Regulated Ire1-dependent mRNA decay requires no-go mRNA degradation to maintain endoplasmic reticulum homeostasis in S. pombe
Nicholas R Guydosh,
Philipp Kimmig,
Peter Walter,
Rachel Green
Affiliations
Nicholas R Guydosh
Department of Molecular Biology and Genetics, Howard Hughes Medical Institute, Johns Hopkins School of Medicine, Baltimore, United States; Laboratory of Biochemistry and Genetics, National Institute of Diabetes and Digestive and Kidney Diseases, National Institutes of Health, Bethesda, United States
Philipp Kimmig
Department of Biochemistry and Biophysics, Howard Hughes Medical Institute, University of California, San Francisco, San Francisco, United States; Institute of Biochemistry, ETH Zurich, Zurich, Switzerland
The unfolded protein response (UPR) monitors and adjusts the protein folding capacity of the endoplasmic reticulum (ER).
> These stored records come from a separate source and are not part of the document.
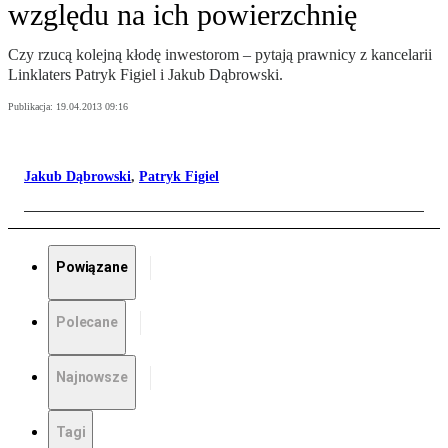
względu na ich powierzchnię
Czy rzucą kolejną kłodę inwestorom – pytają prawnicy z kancelarii
Linklaters Patryk Figiel i Jakub Dąbrowski.
Publikacja:
19.04.2013 09:16
Jakub Dąbrowski
,
Patryk Figiel
Powiązane
Polecane
Najnowsze
Tagi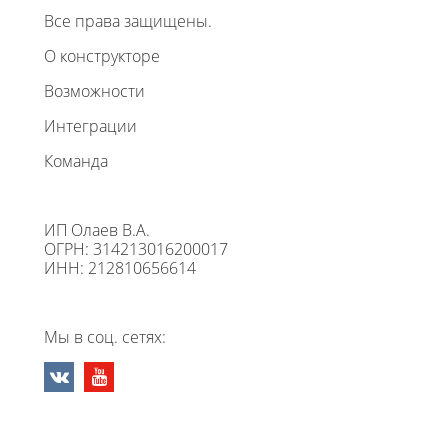
Все права защищены.
О конструкторе
Возможности
Интеграции
Команда
ИП Олаев В.А.
ОГРН: 314213016200017
ИНН: 212810656614
Мы в соц. сетях:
In S. pombe, the ER membrane-resident kinase/endoribonuclease Ire1 utilizes a mechanism of selective degradation of ER-bound mRNAs (RIDD) to maintain homeostasis. We used a genetic screen to identify factors critical to the Ire1-mediated UPR and found several proteins, Dom34, Hbs1 and Ski complex subunits, previously implicated in ribosome rescue and mRNA no-go-decay (NGD). Ribosome profiling in ER-stressed cells lacking these factors revealed that Ire1-mediated cleavage of ER-associated mRNAs results in ribosome stalling and mRNA degradation. Stalled ribosomes iteratively served as a ruler to template precise, regularly spaced upstream mRNA cleavage events. This clear signature uncovered hundreds of novel target mRNAs. Our results reveal that the UPR in S. pombe executes RIDD in an intricate interplay between Ire1, translation, and the NGD pathway, and establish a critical role for NGD in maintaining ER homeostasis.